Assessment of the effect of quercetin on glycemic index and inflammatory markers in prediabetes patients: A randomized placebo-controlled clinical trial

Assessment of the effect of quercetin on glycemic index and inflammatory markers in prediabetes patients: A randomized placebo-controlled clinical trial

Randomized clinical trial of placebo group, with parallel groups, double-blind, phase 3 on 70 patients. The www.sealedenvelope.com was used to generate a blocked random allocation sequence.

In this randomized clinical trial study, prediabetic patients referred to Ghaem Hospital in Mashhad are randomly assigned to one of the two intervention or placebo groups after obtaining informed consent. Double-blind randomization will be done by packets in the package. Based on a pre-designed checklist, patients in both groups will be evaluated for 12 weeks, with clinical signs, Compliance with lifestyle and possible drug side effects, fasting blood sugar (FBS), hemoglobin A1C, serum insulin, insulin resistance index (HOMA-IR), lipid profile including HDL, LDL and cholesterol, as well as liver enzymes ALT and AST, bilirubin , creatinine, triglyceride, CBC as well as inflammatory markers CRP and IL-6 at the baseline (day 1), and the end-point (end of 12 weeks).

Inclusion criteria: Prediabetic patients, Conscious consent to participate in the study, Aged 18 years and older, Exclusion criteria: Pregnancy and lactation, Diagnosis of Cancer and autoimmune diseases, Dissatisfaction with participating in the study

In the intervention group, patients take 500 mg quercetin capsule daily for 12 weeks.

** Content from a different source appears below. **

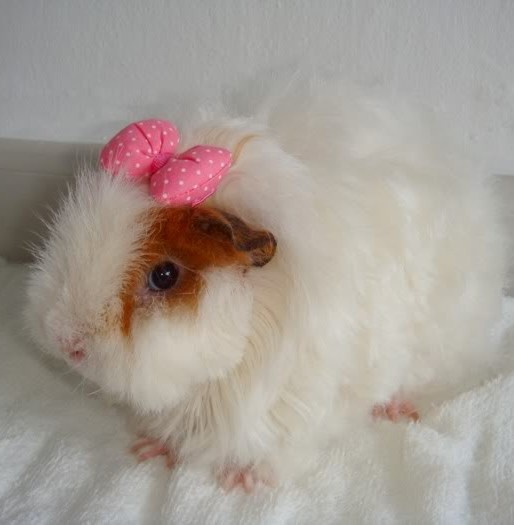 Image resolution: width=514 pixels, height=525 pixels. I want to click on white towel, so click(x=118, y=480). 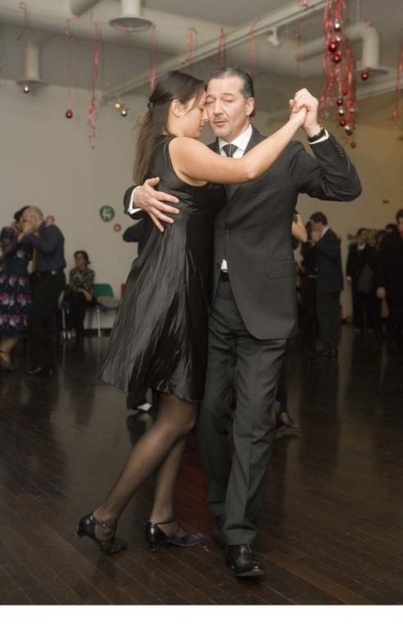 You are a photographer at the event and want to capture a closeup of the black satin dress at center. The camera you are using has a limited field of view. Can you estimate whether the entire black satin dress at center will fit within the camera frame if you focus on point (170, 296)?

The level of fasting blood sugar (FBS), serum insulin, as well as the level of CRP and IL-6 expression markers at the beginning and end of the intervention.

Randomization type: Block Randomization unit: Individual Randomization tool: www.sealedenvelope.com How to create a random sequence: At www.sealedenvelope.com, the randomization section, after selecting the list, specifies the number of groups, the size of the blocks (4, 6, 8) and the length of the list, and provides the list accordingly. Allocation Concealment: Sealed envelopes Participants are given an envelope according to which they are placed in one of two groups.

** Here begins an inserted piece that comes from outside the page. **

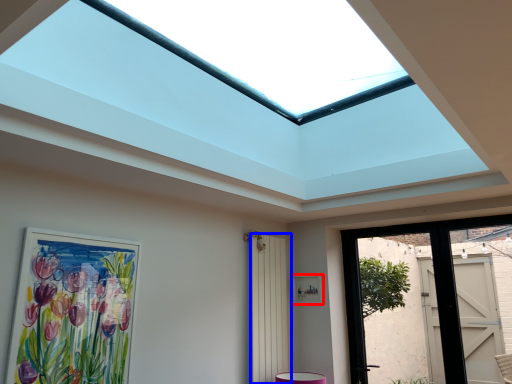 Question: Which of the following is the closest to the observer, picture frame (highlighted by a red box) or screen door (highlighted by a blue box)?

Choices:
 (A) picture frame
 (B) screen door

Answer: (B) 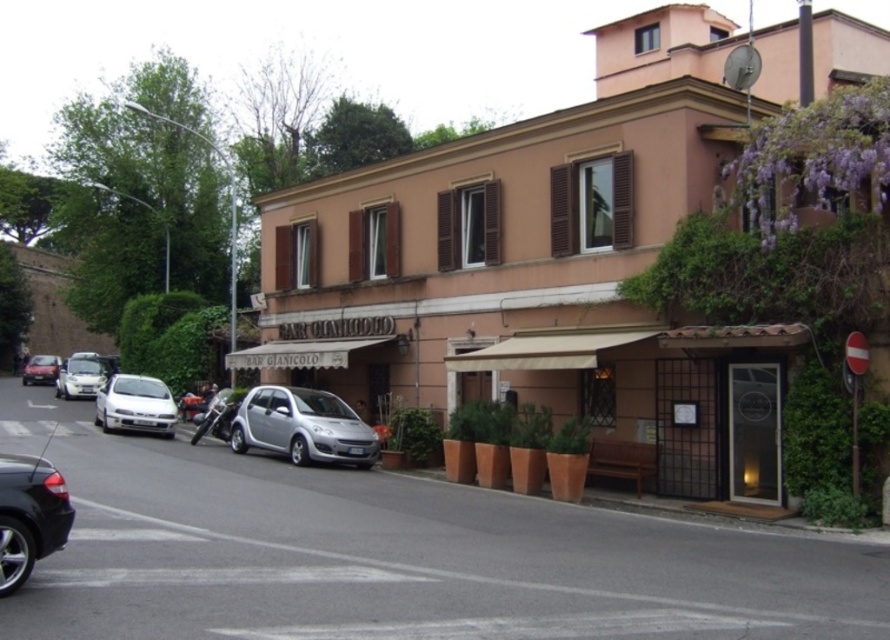 You are a delivery person who needs to park your vehicle in the street scene. The shiny black sedan at lower left and the matte silver car at left are already parked. Your van is 5 meters long. Can you park your van between these two cars without overlapping them?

In this study, participants did not know the type of treatment they received. Also, patient clinicians, physicians, and outcome assessors are unaware of how patients are grouped and use medication or placebo.

Potential data can be shared after participants are not identified.

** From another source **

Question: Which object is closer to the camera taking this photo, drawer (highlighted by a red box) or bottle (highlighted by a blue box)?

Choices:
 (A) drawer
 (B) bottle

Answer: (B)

Access period will be started 9 months after the published results.

The data will be available to researchers working in academic and scientific institutions.

The use of data and its analysis is allowed by mentioning the source.

It is necessary to send an email to the corresponding author of the article for receiving the data.

The processes that a researcher who requests data goes through will include a letter of request from the person, a letter of request from the center or university of origin, and acceptance of the destination university to receive the information.